> [PROBLEM REQUIREMENTS]
Copy the line containing "道されていた芦田愛菜。", then all lines after it up to and including the final line of the material, exactly and without additions.
[Start of section]
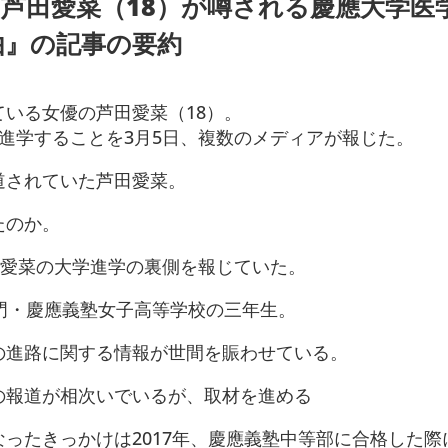
芦田愛菜（18）が噂される慶應大学医
由』の記事の要約
いる女優の芦田愛菜（18）。
進学することを3月5日、複数のメディアが報じた。
道されていた芦田愛菜。
たのか。
芦田愛菜の大学進学の裏側を報じていた。
門・慶應義塾女子高等学校の三年生。
の進路に関する情報が世間を賑わせている。
の報道が相次いでいるが、取材を進める
ったきっかけは2017年、慶應義塾中等部に合格した際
[End of section]
> [TASK ANSWER]
道されていた芦田愛菜。
たのか。
芦田愛菜の大学進学の裏側を報じていた。
門・慶應義塾女子高等学校の三年生。
の進路に関する情報が世間を賑わせている。
の報道が相次いでいるが、取材を進める
ったきっかけは2017年、慶應義塾中等部に合格した際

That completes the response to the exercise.